I miss you every day! I wish you were still here.

David and Keith are going to the Superbowl next Sunday. I hope they have a great time. I wonder if David will get special seating …

I love you, Mom,
Always,
Kathie
Kathleen A. Gagne

Further and Further Away
January 25th, 2008 @ 12:00 pm

1/25/08

Hi, Mom,

It’s Friday night. I’m planning to watch Australian Tennis.

I feel as if you’re going further and further away.

I wish I could really talk to you, as if you would be able to answer.

I guess that you can get used to being along. But it’s never fun.

I started to lose weight a couple of days ago. If you can, keep an eye on me because you understand.

Donna and I are going shopping for a wedding dress, for her this time. We’ll have lunch and hang out.

Oh, Mom! How I miss you!

If you’re praying for your family, remember money. I’m pretty broke right now.

I love you always,
Kathie
Kathleen A. Gagne

Australia
January 22nd, 2008 @ 12:00 pm

1/22/08

Hi, Mom,

I’ve been eating tons of chocolate.

I started eating right today, and I already feel better.

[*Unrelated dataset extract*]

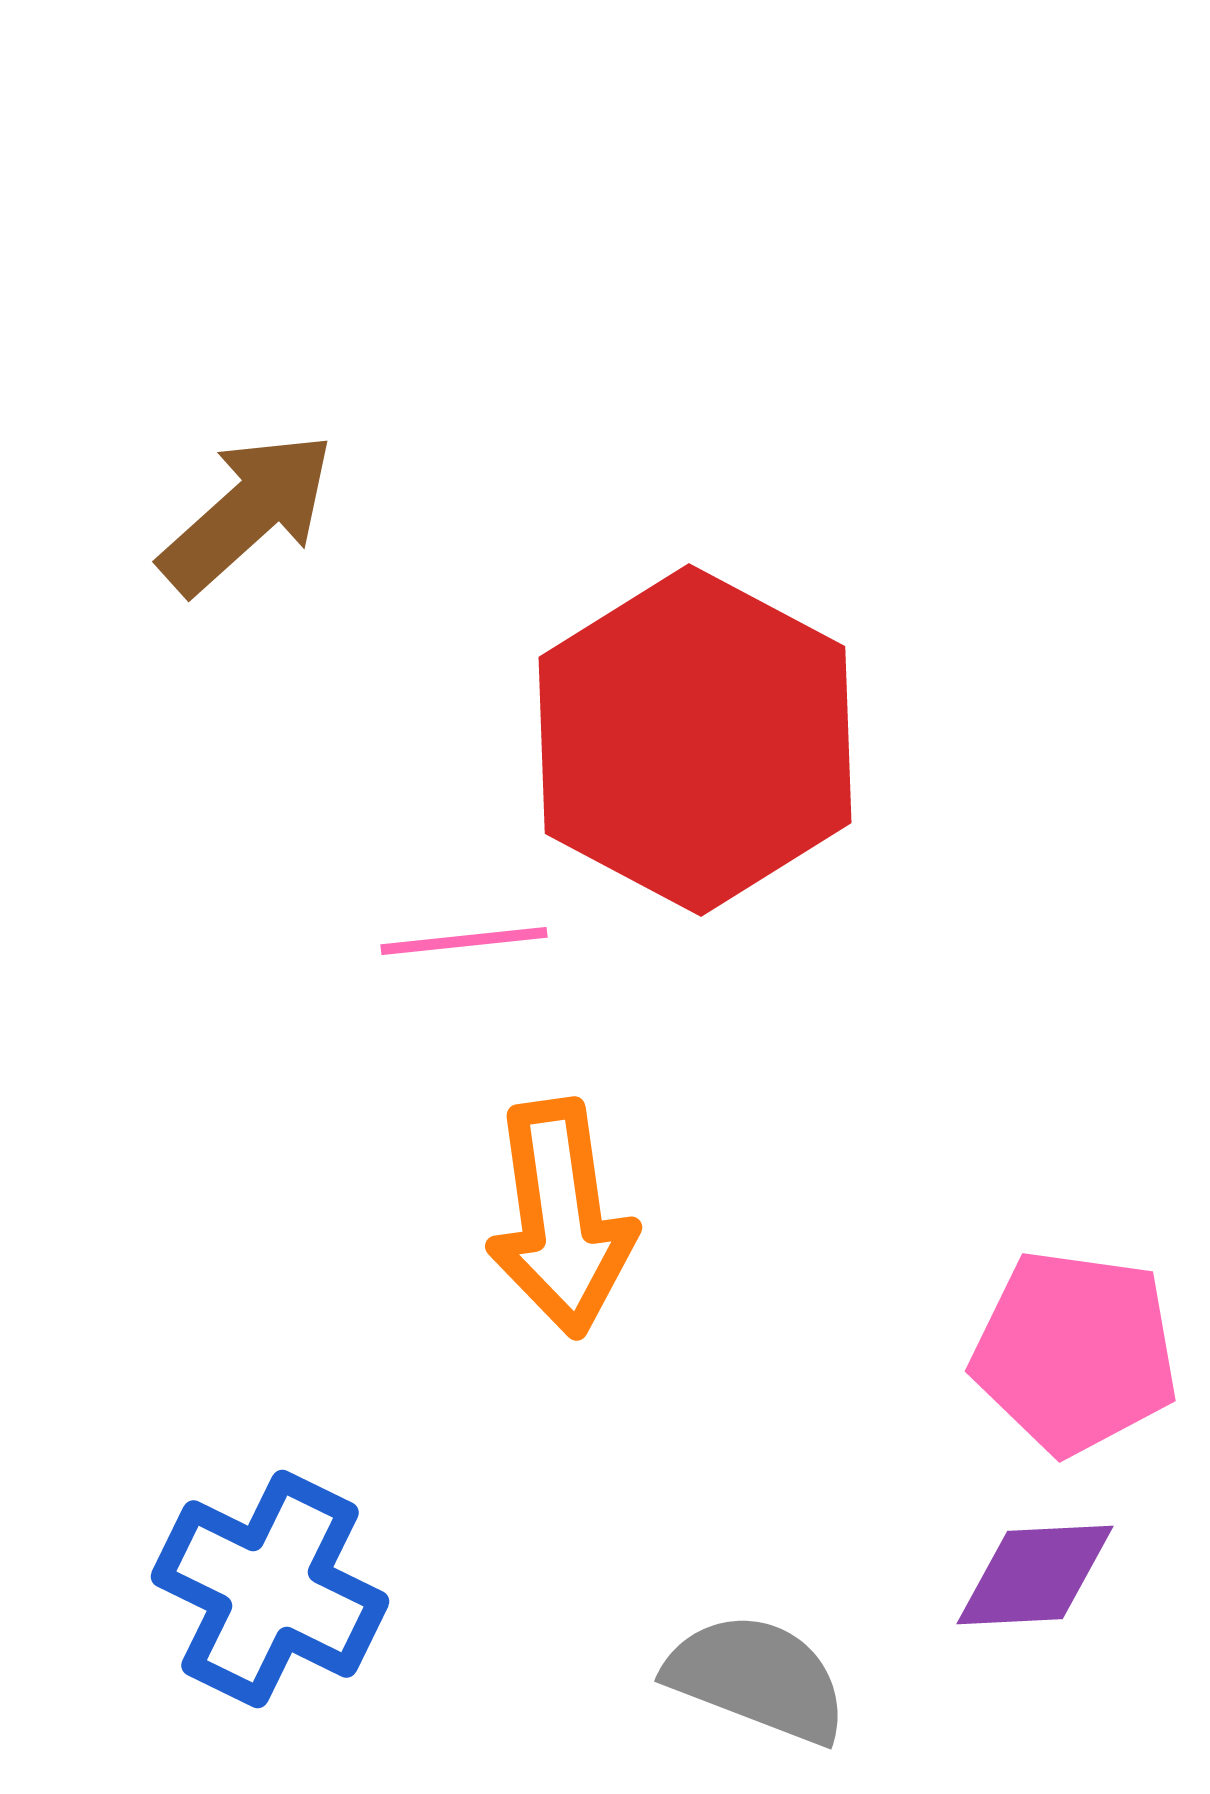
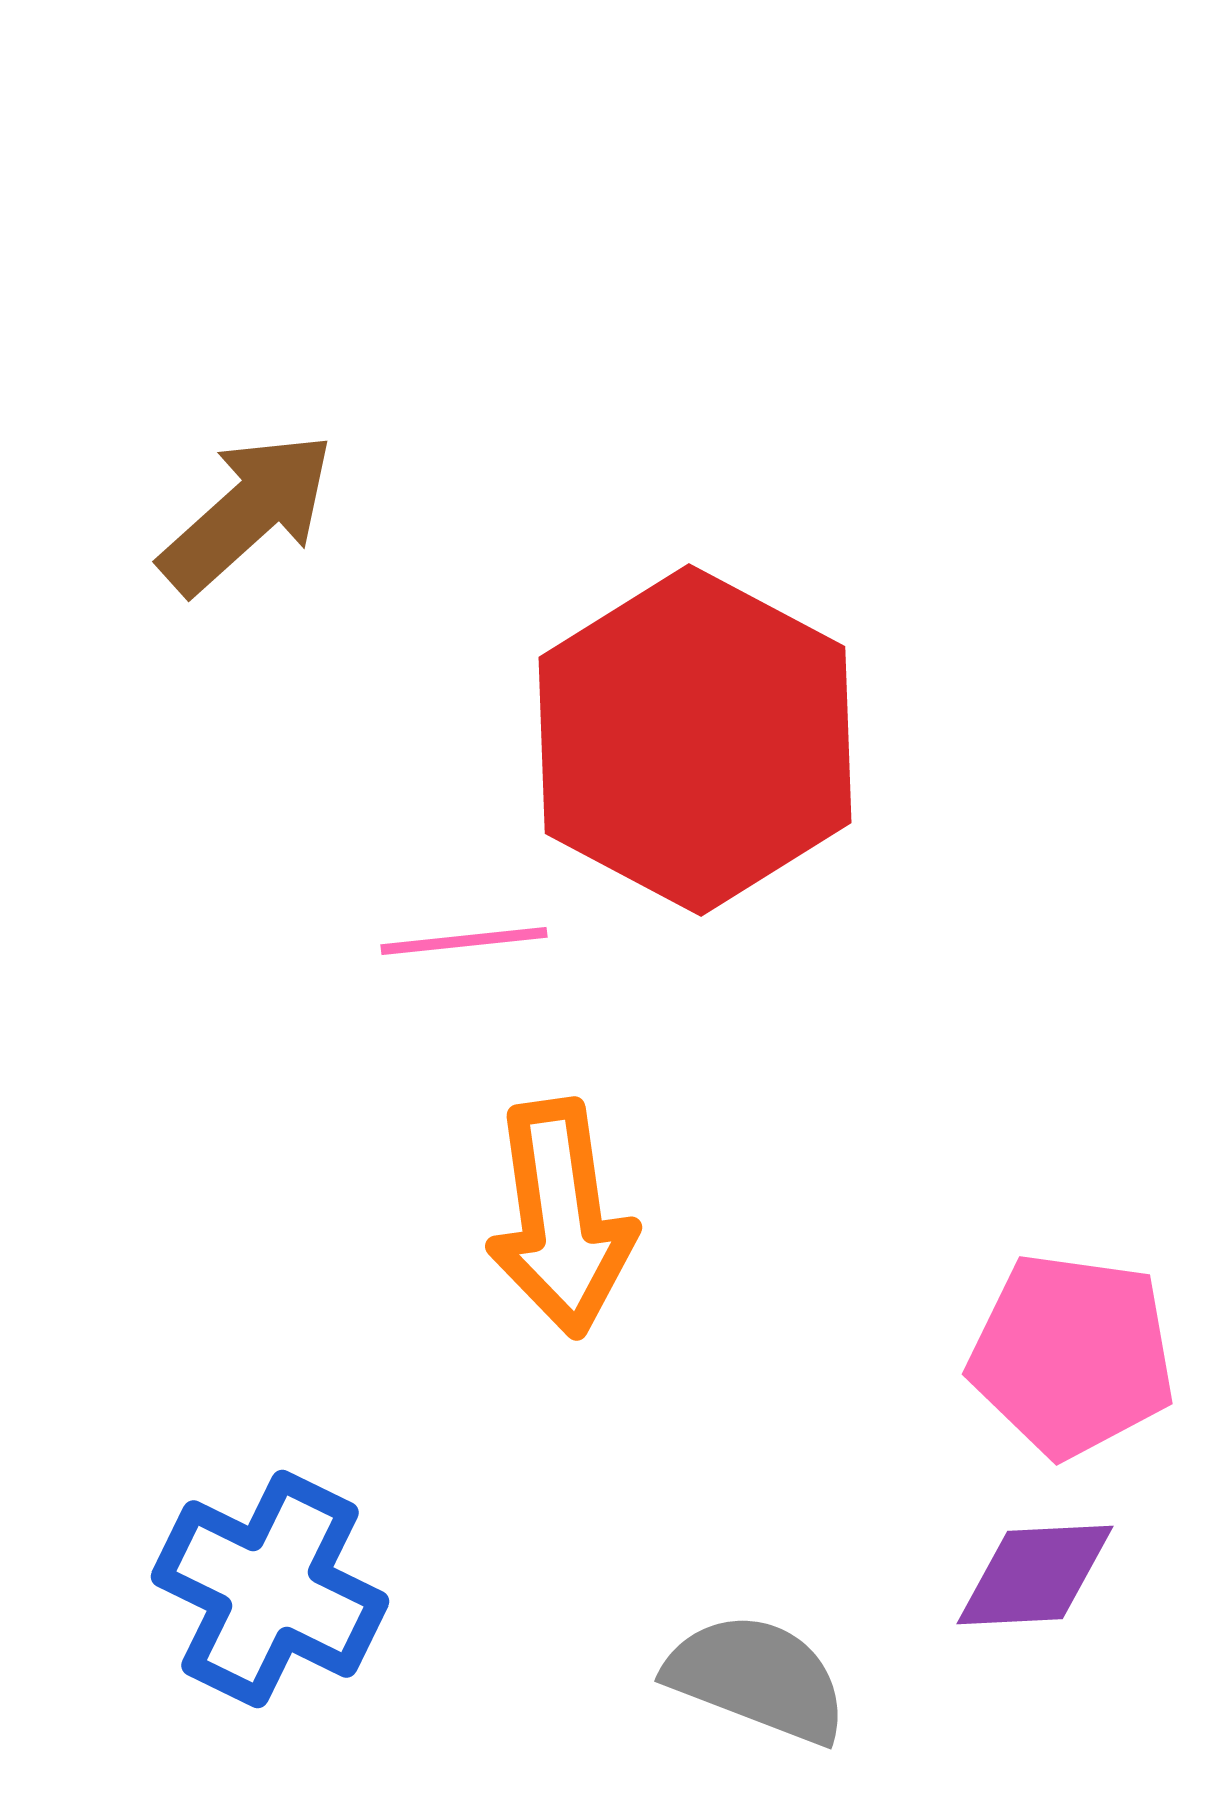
pink pentagon: moved 3 px left, 3 px down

Look, if you’re up there, please keep an eye on David & Jenny.

I’m so far away. I miss them and you all the time.

I want to hear your voice. I want to ask you questions. I want you to laugh. You have a great laugh!

Anyway, my ribs aren’t hurting so much now. It was warm today, but it’s supposed to be cold again for the rest of the week.

Mr. P.B. has an ear infection, and I’m giving him ear drops.

Mocha is great. I love you and I think you would like her.

Anyway, I’m tired and getting ready to watch tennis.

Australian Open. I think I want to go to Australia for a vacation. Maybe Jen will come.

Love you always,

Kathie
Kathleen A. Gagne

Cold Inside
January 14th, 2008 @ 12:00 pm

1/14/07
Hi, Mom,

I hate to keep saying it, but I’m so alone. I have no one I can count on except myself. How the hell did this happen to me? Did I drive my kids away?

I’ve decided that I’m the only one who can change my life, but I don’t know where to start.

The obvious would be my weight because, with the fall and the broken ribs, I’m really hurting.

But, maybe it’s my heart that needs to be changed, fixed. I don’t know.

It’s been freezing in my office for over a week, and it doesn’t seem that anyone can fix it.

I’m going to see about getting a space heater. I guess I’ll have to get permission.

I’ll call Everett tomorrow. I’m even cold now. And I’m cold inside, physically cold.

Dr. Akey said it might be some element I’m not getting.

I love you, Mom.

Kathie
Kathleen A. Gagne

* Note that mom wrote the wrong year at the top of this journal entry. It’s entered between 1/12/08 and 1/22/08.